Yesterday our customer called complaining that the software we
delivered to him suddenly stopped working. As it turns out, this was
do to a time-bomb inserted into recent MC engines. They "expire"
on some specific date. We were forced to tell our customer to
set the time back on his computer!! (They do not have net access so
we couldn't just reinstall and engine.)
We are currently experiencing a real bind. We can't deliver MC1.3 to
our customer because our stacks use newer features. We can't deliver
the new "Gamma" version because it also contains a time-bomb. The
person doing the MC development had no idea that there was a time-bomb
(the engine gives no warning, the documentation doesn't mention it).
He fully expected that once he got his application to work, it would
continue to work in the same way. Silly him.

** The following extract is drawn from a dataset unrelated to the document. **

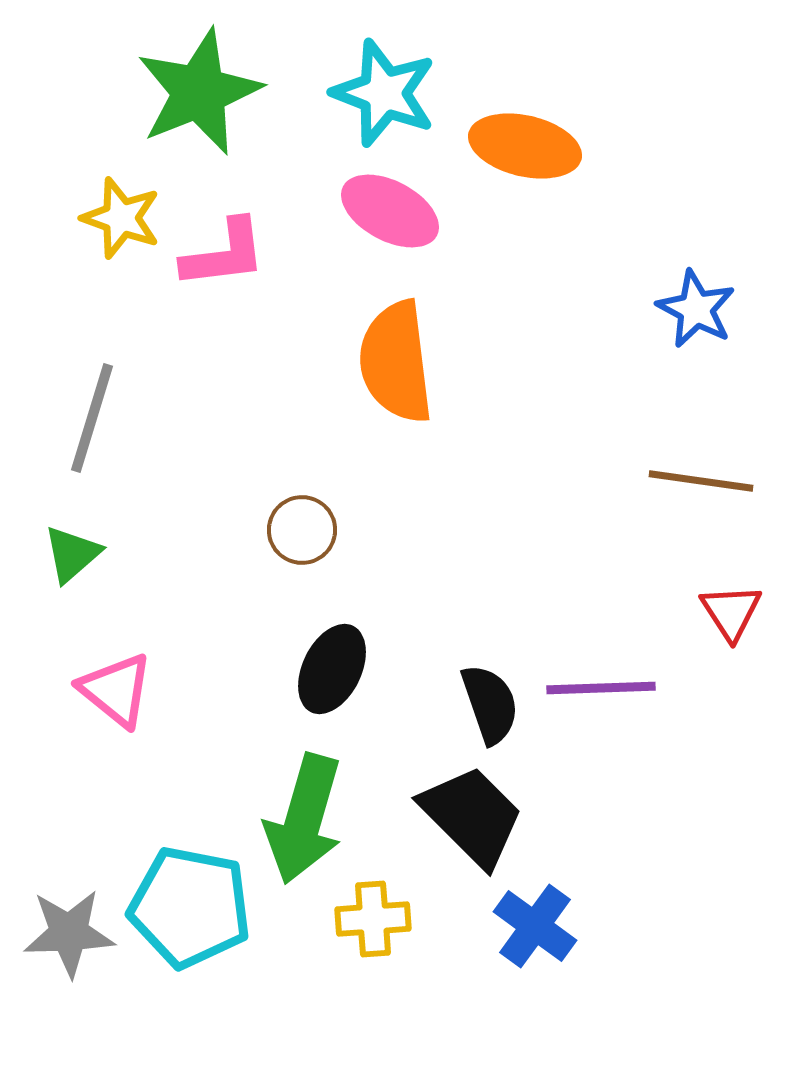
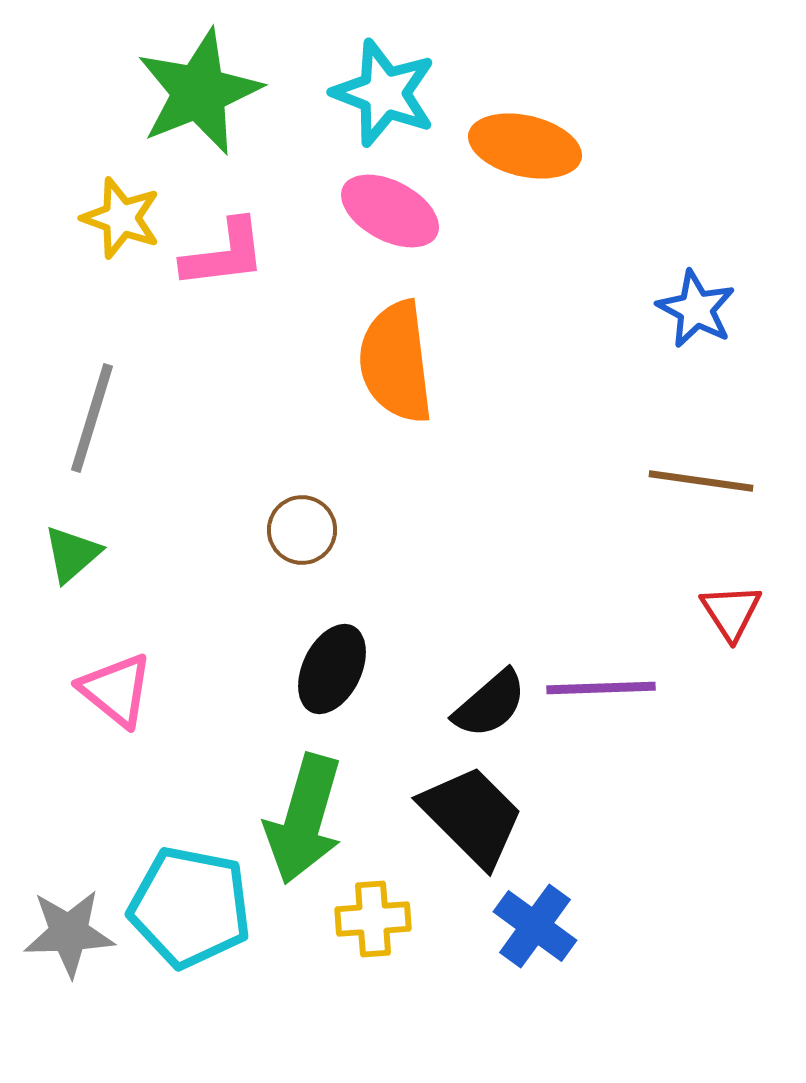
black semicircle: rotated 68 degrees clockwise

This is the first time I have been disappointed with MetaCard
coorporation. In fact, I had been very vocal in my support for the
company. They have always been very good about fixing bugs or
providing work-arounds for the most serious bugs. My past support of
MC corp. makes this recent outrage more bothersome to me than it would
have if I expectations were lower.
MC corp put the time-bomb in to reduce the number of false bug reports
they were getting. I empathise with their problem. But I think they
picked a VERY bad solution. Their position is apparently that "beta
versions of the engine should not be distributed". (they didn't say
"don't distribute gamma releases" but that is also true) Frankly, I'm
a little nervous about distributing the engine at all! What if they
forget to take the time-bomb out? The number of features (and
presumably, bug fixes) done since 1.3 is huge. Also that was back in
Feb 93. So, if we don't distribute beta releases, then clearly we
should not develop on beta releases (else we might use features in the
beta that weren't in the previous release). The result would be far
less VALID BUGS being reported.
I can imagine several ways MC corp could have solved their problem
differently. I would hope that "stand-alone" MC stacks would never be
subject to "expiration". Expiration should be aimed at developers
(not end-users) since the developers are the people most likely to
submit bug reports. At the very least, I would expect a warning to be
displayed by all engines containing time-bombs (eg. when a beta engine
is started it says "WARNING: This MetaCard engine (1.4B2) will expire
on November 1, 1994").
I am angry because of the bad-will the use of MC may have caused
between my company and one of our customers. The implications of
releasing a product that suddenly fails to execute based upon the
calendar date are abhorant.
Is anyone else as disturbed as I am?